3. Prepare for future shocks by building back better. It is imperative that we not only recover from the pandemic but that we use this experience to become better prepared for future crises. To support this aim, countries need to build their capacity to provide blended models of education in the future. Schools should be better prepared to switch easily between face-to-face and remote learning as needed. This will protect the education of students not only during future pandemics, but also during other shocks that might cause school closures, such as natural disasters or adverse weather events. It will also create opportunities for more individualized approaches to teaching and learning. With this in mind, it will be necessary to develop flexible curricula that can be taught in person or online. Additionally, teachers need to be better equipped to manage a wide range of IT devices in the event of future school closures. Offering short training courses to improve their digital skills will help. Using the post-pandemic period to rebuild education systems and make them resilient is a priority. At the same time, it is important to build a future education system that can make better use of blended learning models to reach all learners at their level and to provide more individualized approaches to teaching.

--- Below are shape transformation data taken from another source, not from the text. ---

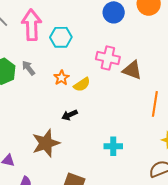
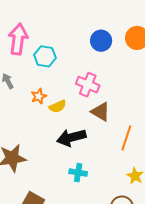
brown triangle: (132, 70) -> (101, 112), moved
black arrow: (70, 115) -> (71, 137), moved, size x1.8

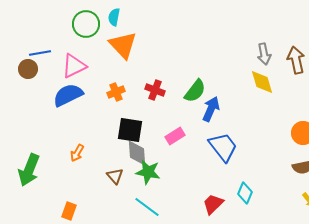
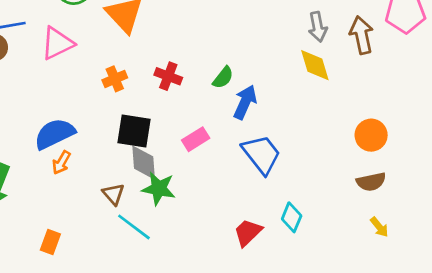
green semicircle: (195, 91) -> (223, 78), size x0.7
blue semicircle: (68, 95) -> (55, 134), moved
cyan line: (147, 207) -> (134, 227), moved

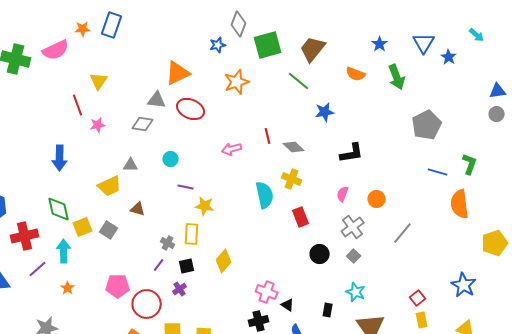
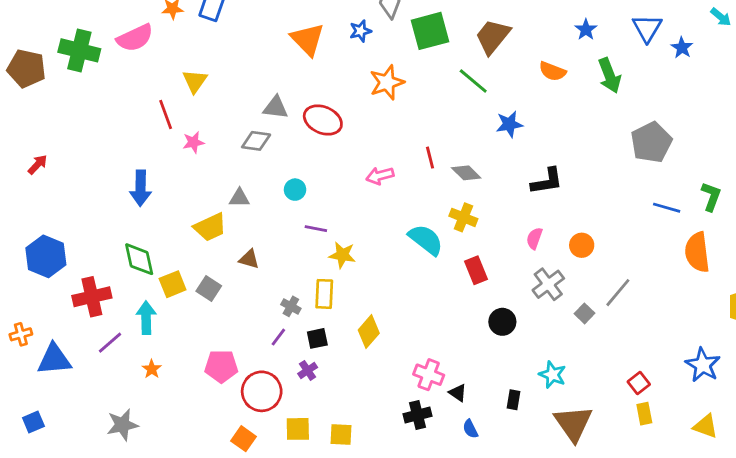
orange triangle: (178, 73) -> (308, 39), moved, turned -48
cyan semicircle: (265, 195) -> (426, 240), turned -40
gray square: (354, 256) -> (584, 313), moved

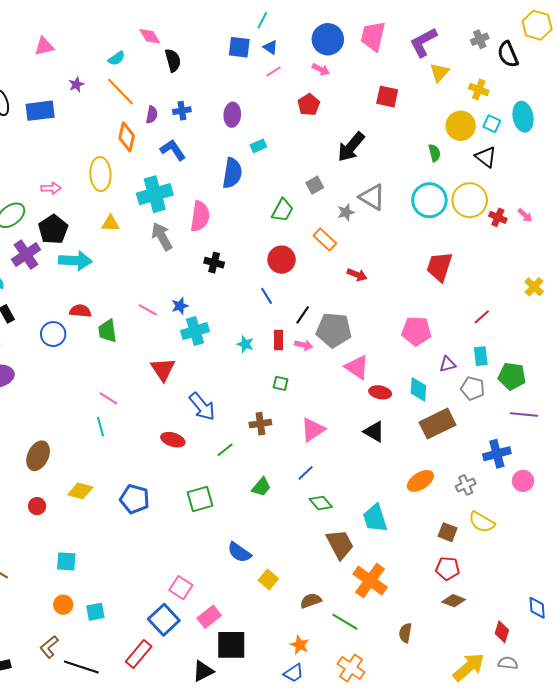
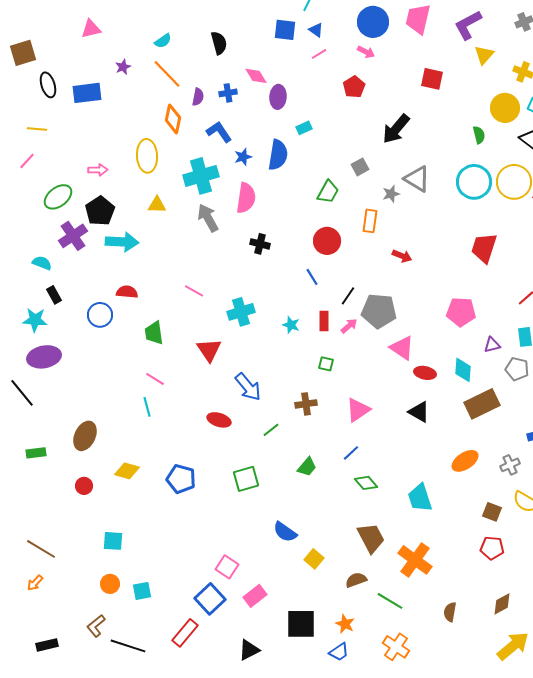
pink diamond: (150, 36) -> (256, 76), moved
orange rectangle: (325, 239) -> (370, 221), turned 55
blue star: (180, 306) -> (243, 157), moved
green trapezoid: (107, 331) -> (154, 333), moved
pink arrow: (304, 345) -> (349, 326), turned -54
brown trapezoid: (340, 544) -> (371, 538), moved
brown diamond: (454, 601) -> (502, 604), moved, turned -50
black square: (231, 645) -> (301, 624), moved

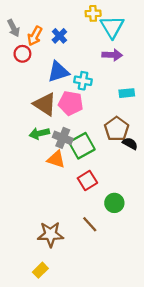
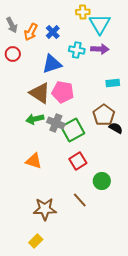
red circle: (22, 54) -> (13, 54), moved
cyan cross: (83, 81) -> (77, 50), moved
orange triangle: (56, 159) -> (34, 161), moved

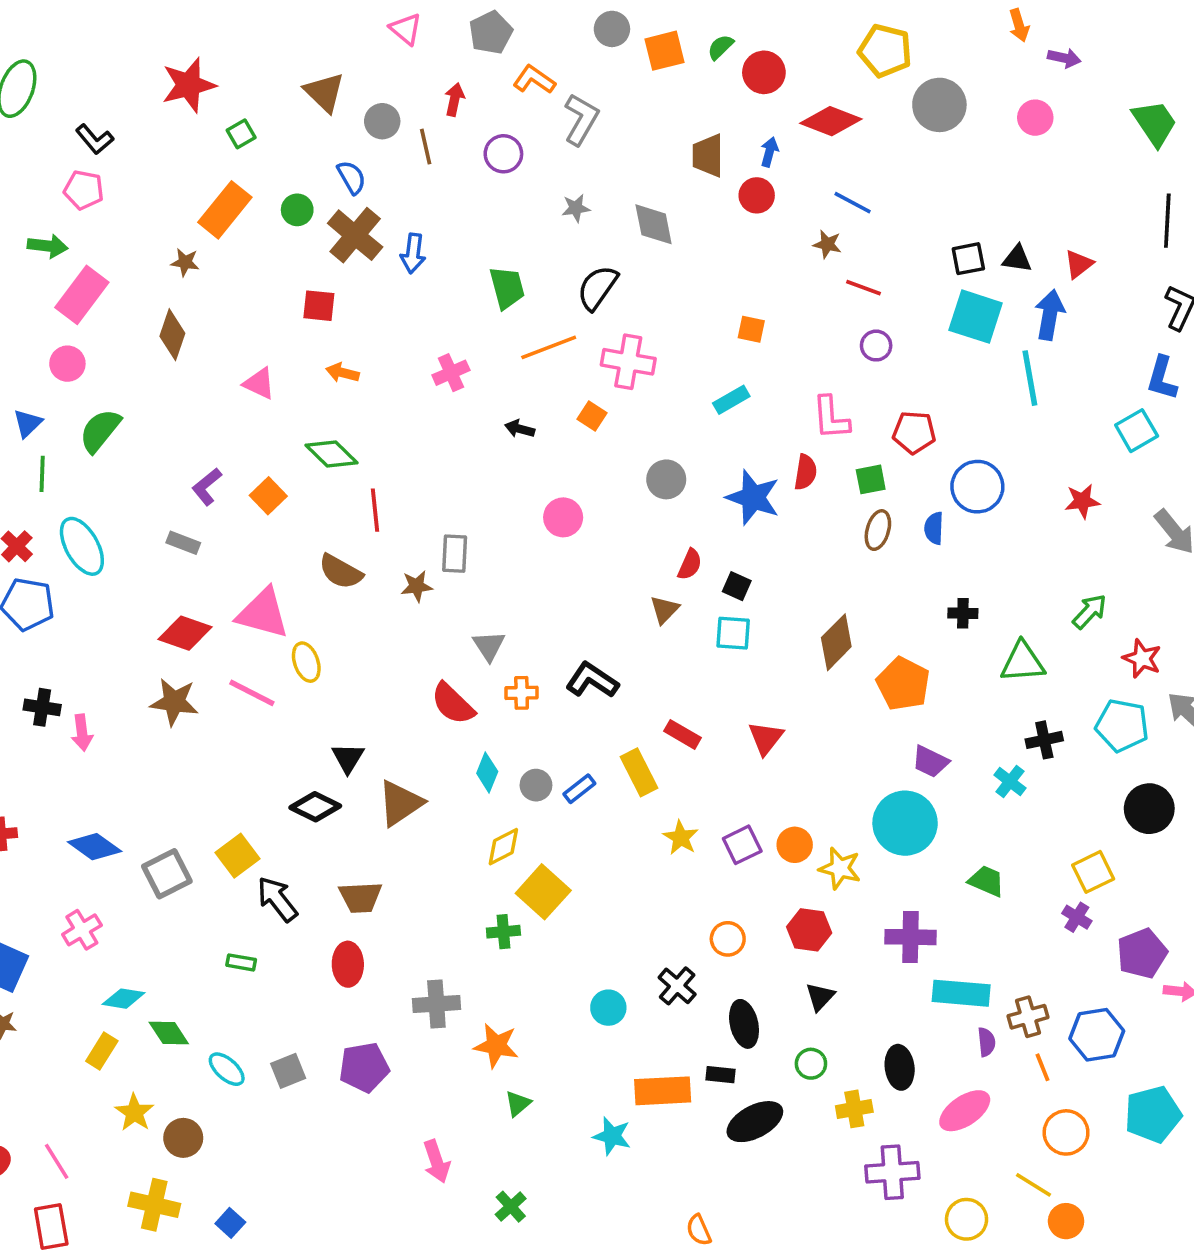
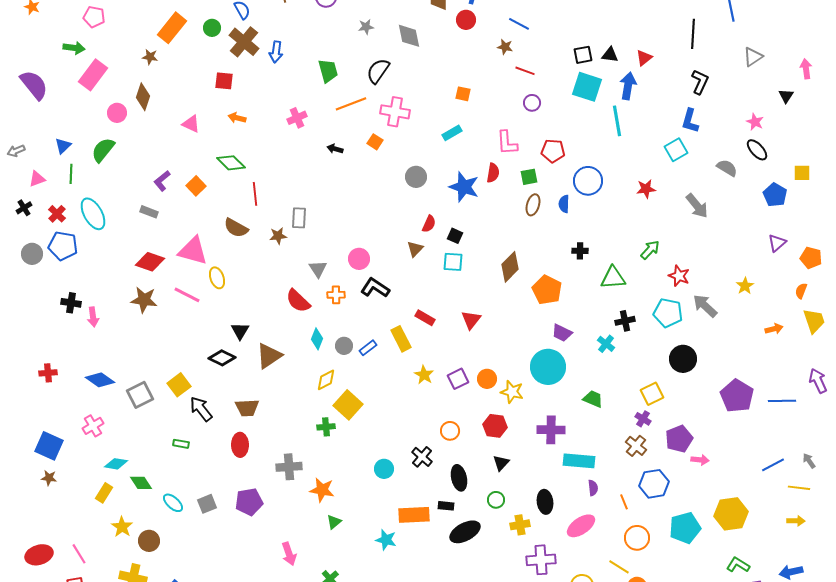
pink circle: (67, 364) -> (117, 113), moved
pink circle: (563, 517) -> (359, 259), moved
brown cross: (1028, 1017) -> (636, 446), moved, turned -35

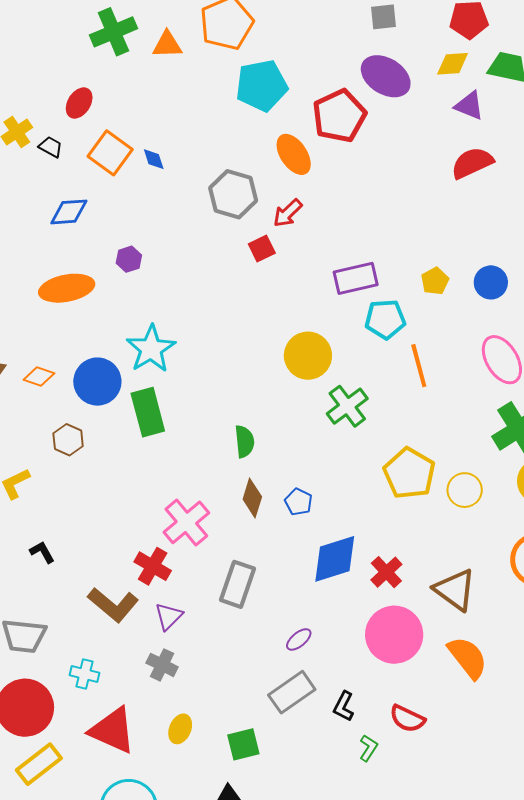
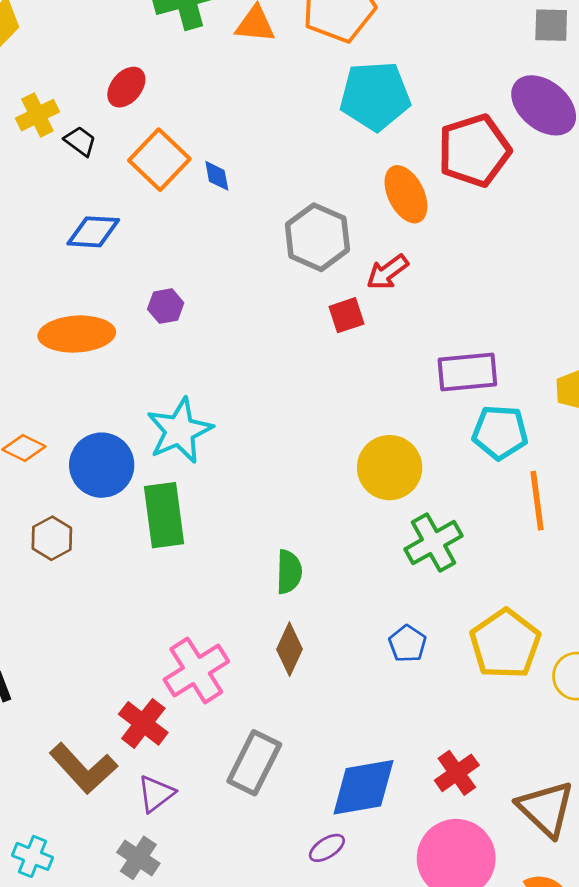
blue pentagon: (298, 502) -> (407, 644), moved
blue diamond: (335, 559) -> (363, 787), moved

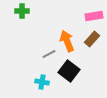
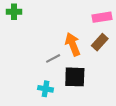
green cross: (22, 11) -> (14, 12), moved
black square: (69, 71) -> (75, 77), turned -35

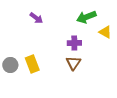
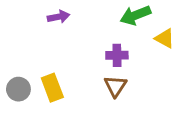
purple arrow: (36, 18) -> (58, 17), turned -48

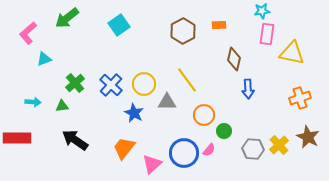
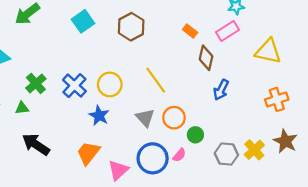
orange rectangle: (219, 25) -> (190, 31), moved, turned 40
brown hexagon: (183, 31) -> (131, 27), moved
pink rectangle: (267, 34) -> (228, 31), moved, turned 50
blue arrow: (248, 89) -> (221, 90), turned 30
gray triangle: (167, 102) -> (145, 118), moved, turned 48

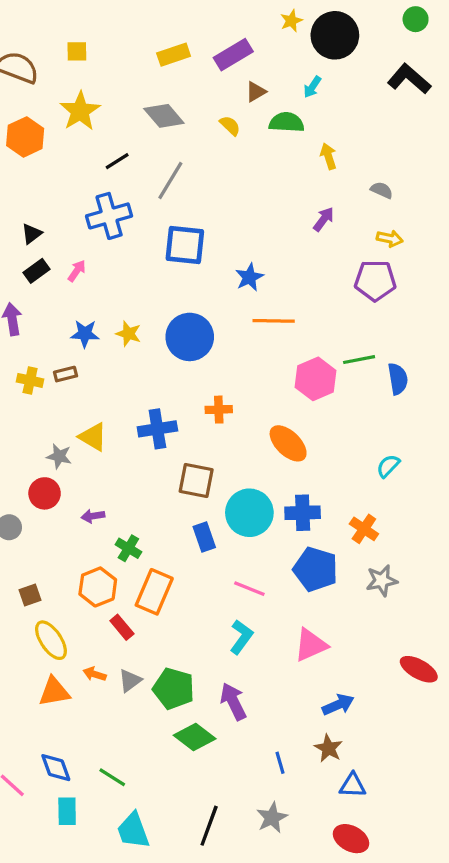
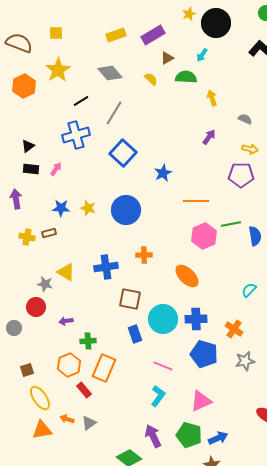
blue square: (185, 245) -> (123, 153), turned 36
black rectangle: (36, 271) -> (31, 169), turned 42
orange line: (274, 321) -> (196, 201), moved
green cross: (128, 548) -> (88, 341), turned -35
green pentagon: (174, 689) -> (189, 435), moved

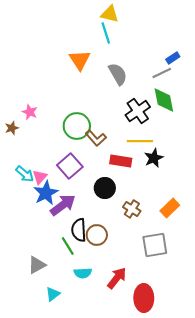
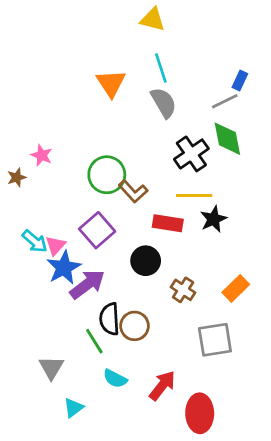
cyan line: (106, 33) -> (161, 68), moved
blue rectangle: (173, 58) -> (240, 80), turned -32
gray triangle: (37, 265) -> (51, 368), turned -30
cyan semicircle: (83, 273) -> (115, 379), turned 30

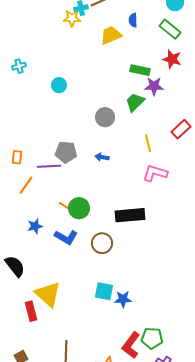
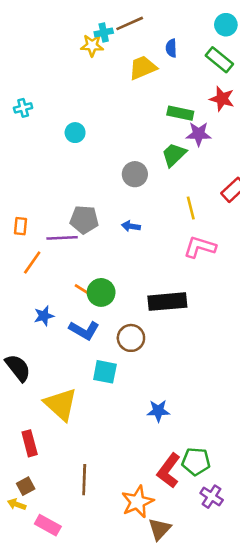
cyan square: (104, 291) -> (105, 372), moved
red rectangle: (31, 311) -> (30, 443), moved

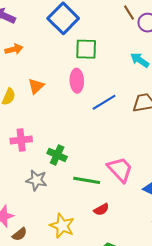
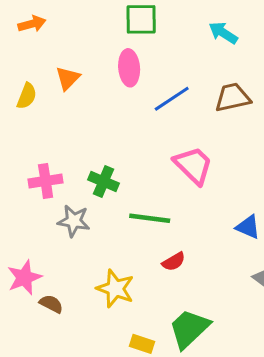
pink cross: (21, 140) -> (46, 181), moved
pink trapezoid: (120, 169) -> (193, 165), moved
brown semicircle: (20, 234) -> (51, 304), turned -112

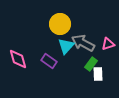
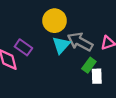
purple rectangle: (49, 61) -> (23, 47), moved

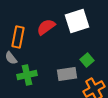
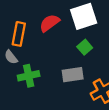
green square: (87, 60) -> (85, 47), moved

Although this is a long-term process, Ukraine is already taking steps in this area. The authorities have developed regulations for distance education, and efforts are ongoing to continue to expand the number of schools with internet connectivity and access to digital devices and equipment to allow for greater use of blended learning approaches in schools going forward. Even so, “building back better” requires bold action and a vision for the kind of human capital Ukraine will need to grow and thrive in the future. It is critical to continue the larger education reform process that was started initially in 2014, including both the New Ukrainian School (NUS) initiative in school education and the reform of higher education in line with the standards of the European Higher Education Area. Ukraine’s MOES is preparing a project with the World Bank to support learning continuity and operational resilience in higher education through initiatives to expand digitalization in the education sector. These efforts will help higher education institutions to recover from the impacts of COVID-19 while also adapting to more resilient and flexible approaches going forward.